The client diagnosed with septic meningitis is admitted to the medical floor at noon. Which health-care provider’s order would have the highest priority?
- A. Administer an intravenous antibiotic.
- B. Obtain the client’s lunch tray.
- C. Provide a quiet, calm, and dark room.
- D. Weigh the client in hospital attire.
Correct Answer: A
Rationale: Prompt IV antibiotic administration (A) is critical in septic meningitis to combat infection and prevent complications. Lunch (B), environment (C), and weight (D) are secondary.
The nurse learns in report that the client admitted with a vertebral fracture has a halo external fixation device in place. Which intervention should the nurse plan?
- A. Ensure the traction weight hangs freely
- B. Remove the vest from the device at bedtime
- C. Cleanse sites where the pins enter the skull
- D. Screw the pins in the skull daily to tighten.
Correct Answer: C
Rationale: Neither traction nor weights are part of the halo device.
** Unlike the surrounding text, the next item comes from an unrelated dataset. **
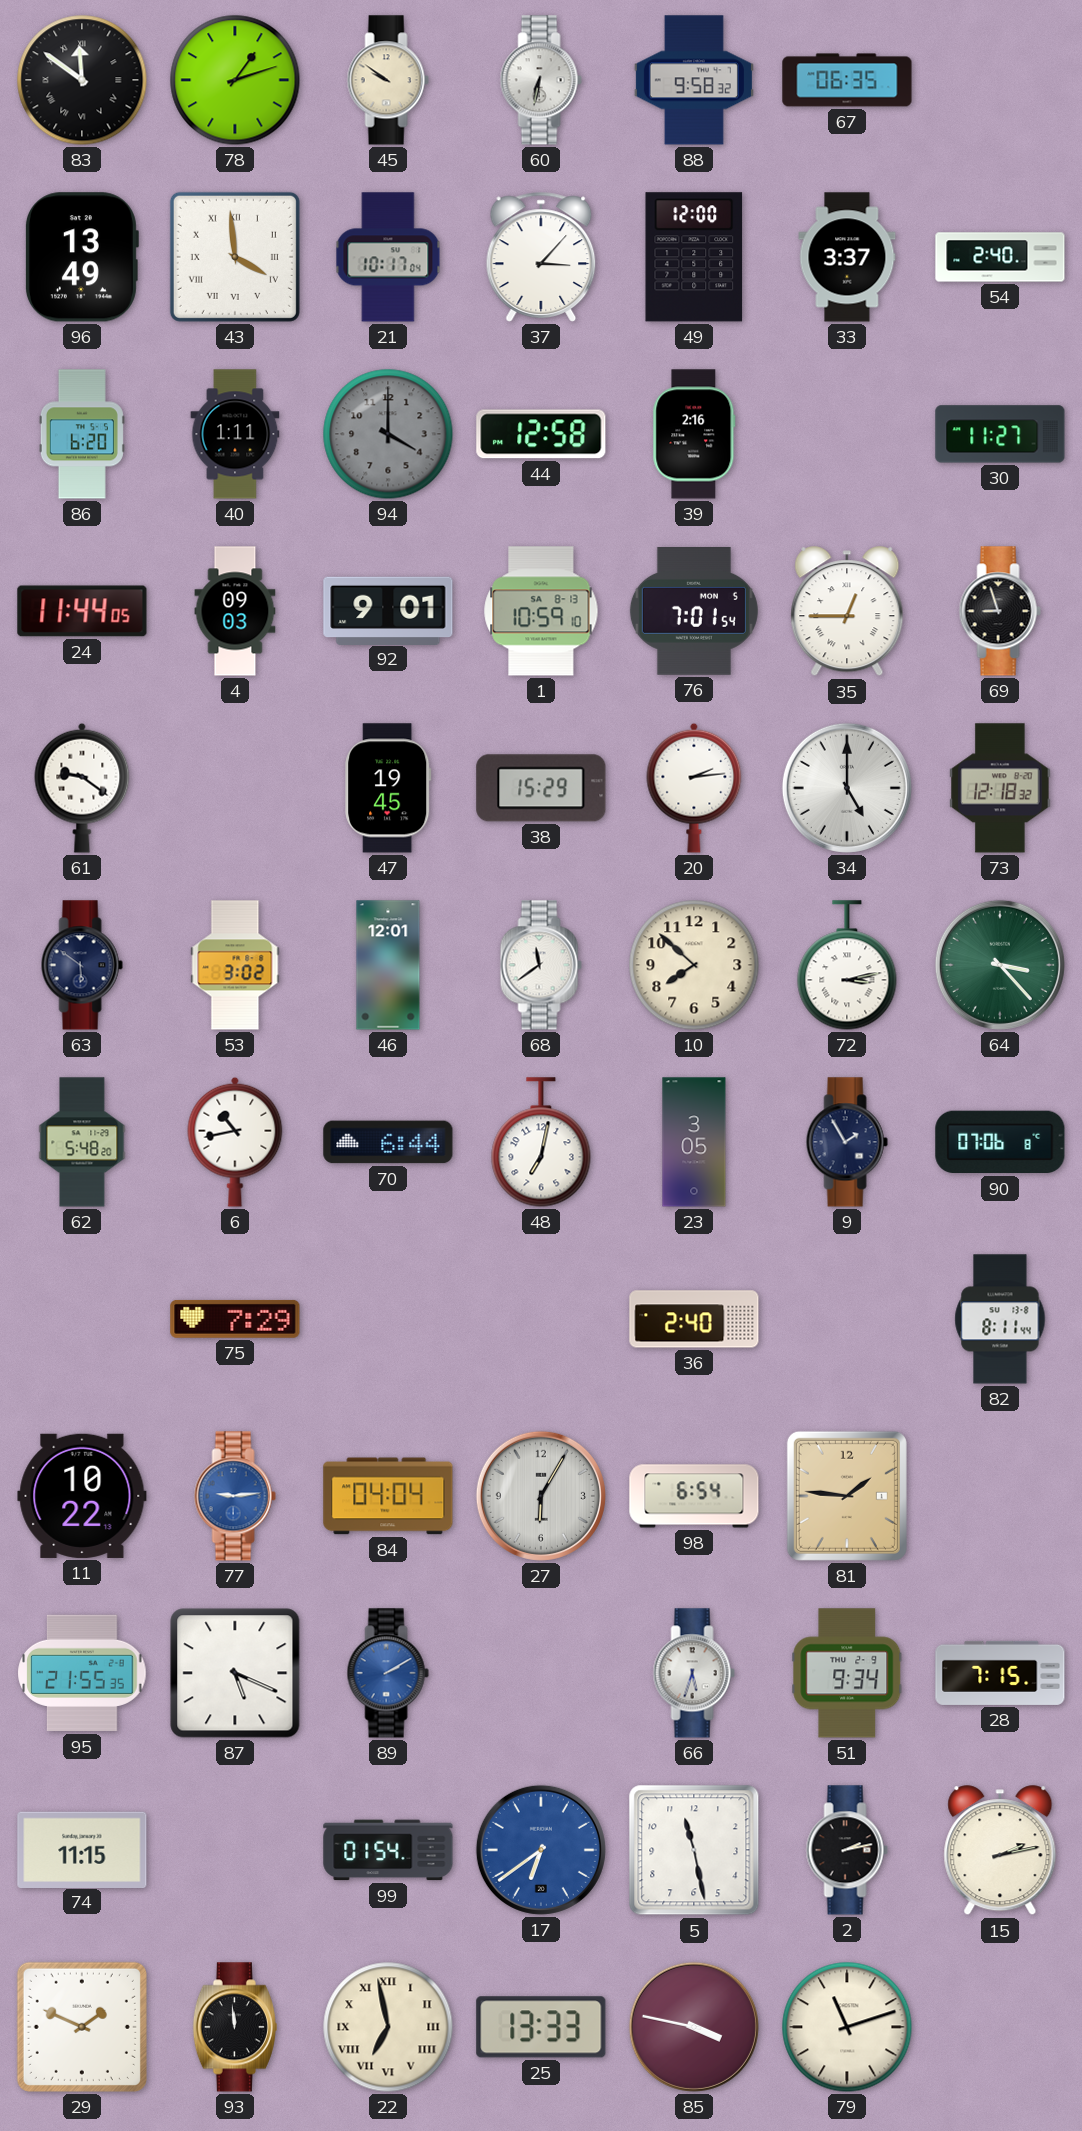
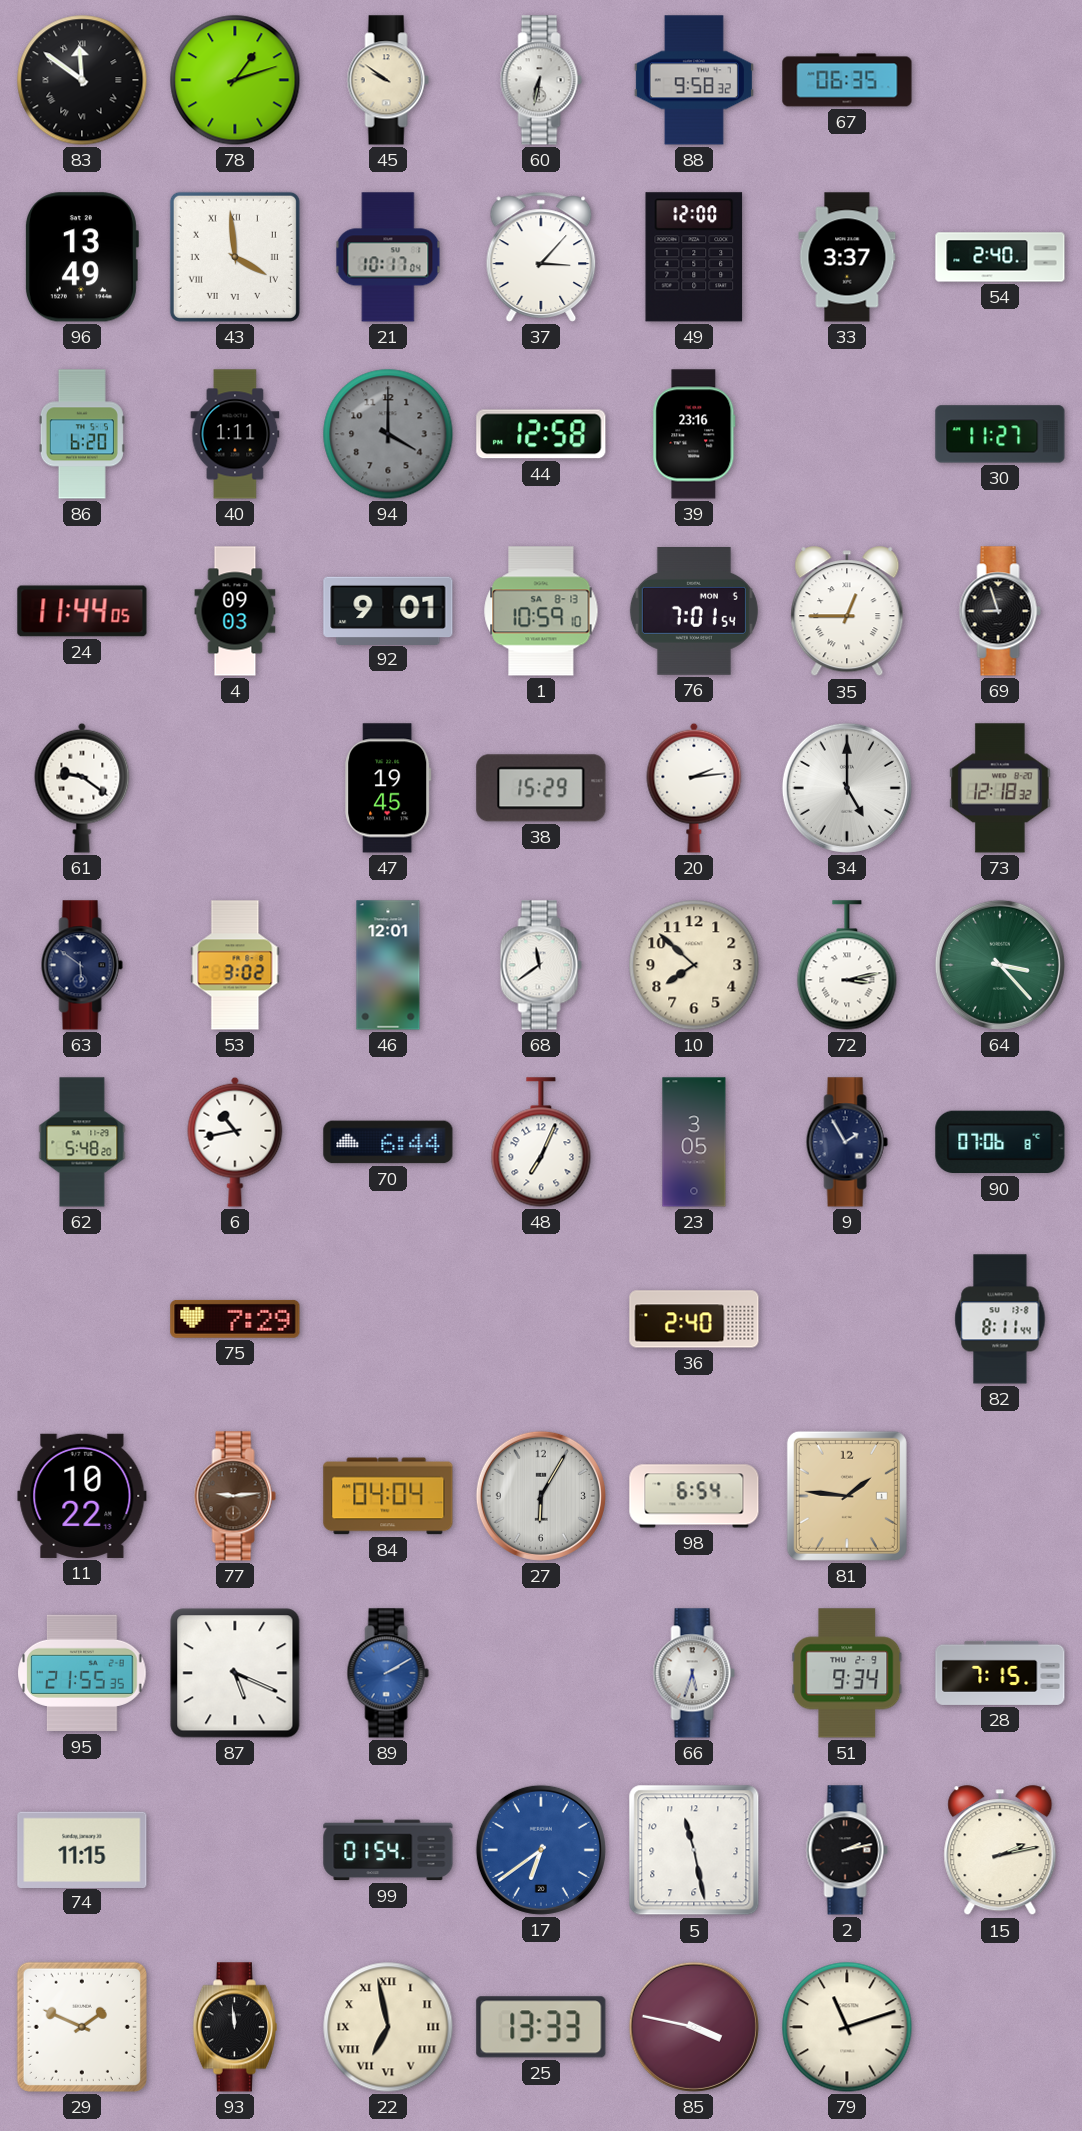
39: 2:16 -> 23:16
48: 7:02 -> 7:04
77 dial: blue -> brown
The halo external fixation device includes a vest that is worn continuously and should not be removed. The neurosurgeon will discontinue it when the injury has stabilized and sufficient healing has occurred. A halo external fixation device is a static device that consists of a “halo” that is screwed into the skull by four pins. It is attached to a vest that the client wears. The device provides immobilization and stability to the spinal cord while healing occurs with or without surgical intervention. Care includes inspection and cleansing of the pin sites. The nurse should not tighten the pins. These are secured in the skull to maintain alignment of the cervical vertebrae. If loose, the nurse should contact the HCP for tightening.